AJI juga mengajak 11 konstituen Dewan Pers duduk bersama untuk “menyelamatkan integritas” penghargaan ini

JAKARTA, IKNPOST.ID – Aliansi Jurnalis Independen (AJI) menolak Anugerah Dewan Pers (ADP) 2025 karena menyebutnya cacat, termasuk soal proses penentuan peraih penghargaan yang tidak transparan, berbeda dengan tahun-tahun sebelumnya.
Dalam pernyataan tertulis, AJI menyatakan ADP 2025 yang akan diselenggarakan pada 10 Desember terjadi “dalam gelap, sembunyi-sembunyi, tidak transparan dan tidak melibatkan 11 lembaga konstituen Dewan Pers.”
Karena itu, AJI mengajak 11 konstituen – AJI, AMSI, ATVSI, PRSSNI, IJTI, PFI, PWI, ATVLI, SMSI, JMSI dan SPS – agar duduk bersama untuk menyelamatkan integritas penghargaan ini yang mulai dirintis pada 2021.
“Pada penyelenggaraan tahun-tahun sebelumnya, ADP memberi penghargaan pada jurnalis, perusahaan pers/media, lembaga yang mendukung pers maupun pada tokoh perorangan,” menurut organisasi tersebut dalam pernyataan pada 7 Desember dilansir dari Floresa.co.
AJI menyatakan, proses ADP sebelumnya partisipatif, di mana konstituen mengusulkan nama-nama nominasi pada setiap kategori.
“Ada tim juri yang dibentuk perwakilan dari lembaga konstituen. Tim juri inilah yang kemudian menilai dan memilih para penerima penghargaan ADP,” kata AJI.
“Namun pada ADP 2025 ini proses yang aneh terjadi. Tidak ada lagi penghargaan bagi jurnalis maupun perusahaan pers/media.”
Menurut AJI, Dewan Pers beralasan media saat ini tidak baik-baik saja, media sedang dalam kondisi tidak sehat.
“Ini alasan yang aneh, justru di saat sulit ini, penghargaan yang jujur dan berintegritas untuk jurnalis dan media adalah penting, memberi semangat dan meneguhkan. Bukan malah menghilangkan,” kata AJI.

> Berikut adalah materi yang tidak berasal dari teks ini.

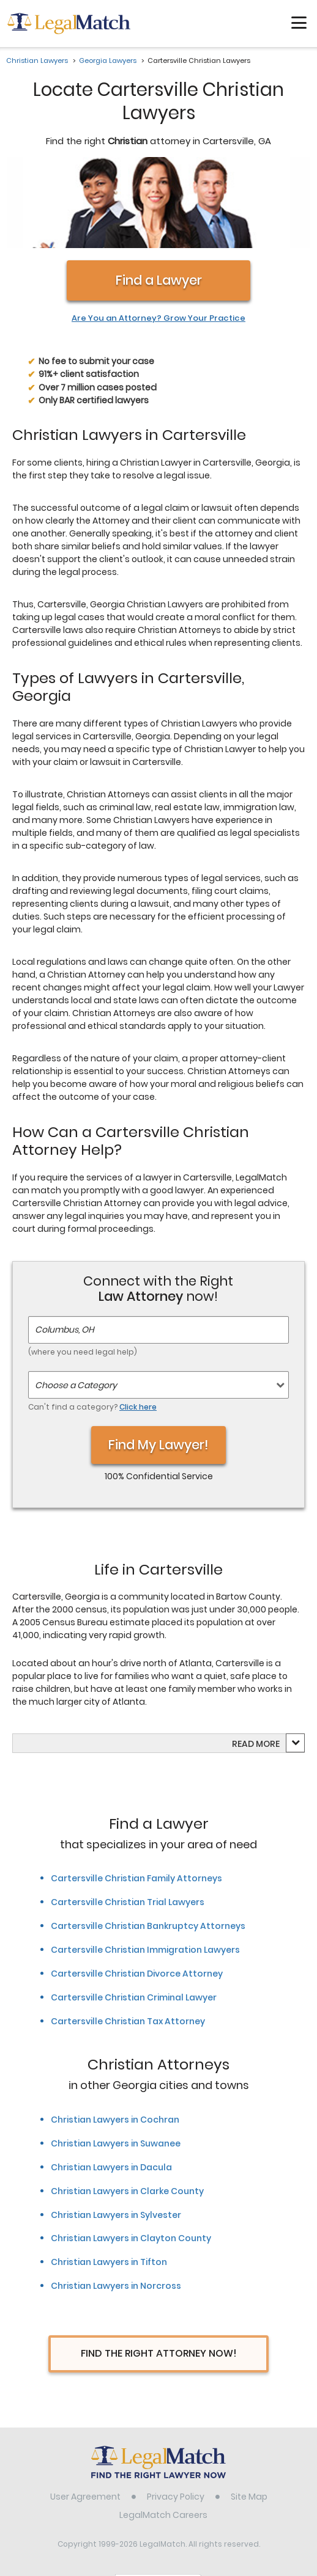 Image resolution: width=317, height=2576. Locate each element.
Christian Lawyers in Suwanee (116, 2064)
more (268, 1665)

ADP 2025 disebut “tidak ada tim juri, tidak ada nominasi, tidak lagi melibatkan para lembaga konstituen.”
“Kami tidak tahu bagaimana proses awalnya, tiba-tiba sudah mendapat informasi ADP 2025 akan diselenggarakan Desember ini,” kata Nany Afrida, Ketua Umum AJI Indonesia.
AJI menyatakan, tidak ada proses pencalonan dan muncul kabar bahwa ADP 2025 hanya memberikan penghargaan kepada seorang tokoh nasional, tanpa memberikan penghargaan pada jurnalis atau media.
“Penghargaan ADP 2025 yang cacat secara proses, justru akan memberi kesan negatif kepada siapa pun penerimanya,” kata AJI.
Menurut AJI, banyak sekali penghargaan-penghargaan yang diberikan karena ada timbal balik antara panitia dengan penerima penghargaan.
“Anugerah Dewan Pers sejak 2021 adalah sebuah penghargaan yang integritasnya masih terjaga.”
Dengan proses ADP 2025 yang tertutup, sembunyi-sembunyi dalam gelap, “maka dikhawatirkan publik akan menilai ADP ini sama seperti halnya penghargaan lain yang berbayar.”
“Kita mesti jaga integritas Anugerah Dewan Pers. Jangan sampai masyarakat tidak percaya lagi pada Dewan Pers, karena proses yang tidak transparan,” ujar Bayu Wardhana, Sekjen AJI Indonesia.
AJI pun mendesak Dewan Pers untuk membatalkan pelaksanaan Anugerah Dewan Pers 2025 dan “kembalikan proses ADP seperti semula.”
Selain itu, organisasi tersebut juga mendesak Dewan Pers agar sebaiknya fokus pada pemulihan akses dan prasarana bagi jurnalis dan media di tiga provinsi di Sumatra yang saat ini terdampak banjir.
“Di tengah peristiwa bencana banjir di Aceh, Sumatera Utara, Sumatera Barat, penyelenggaraan ADP 2025 lebih bijak jika dibatalkan dan lebih berempati pada kondisi jurnalis dan media yang alami bencana.”
Selain itu AJI juga mendesak Gubernur Jakarta untuk membatalkan penggunaan ruangan di Balai Kota untuk Anugerah Dewan Pers 2025.
“Dukungan pemerintah provinsi DKI Jakarta pada acara ini adalah kurang tepat, karena prosesnya tidak transparan,” tulis AJI.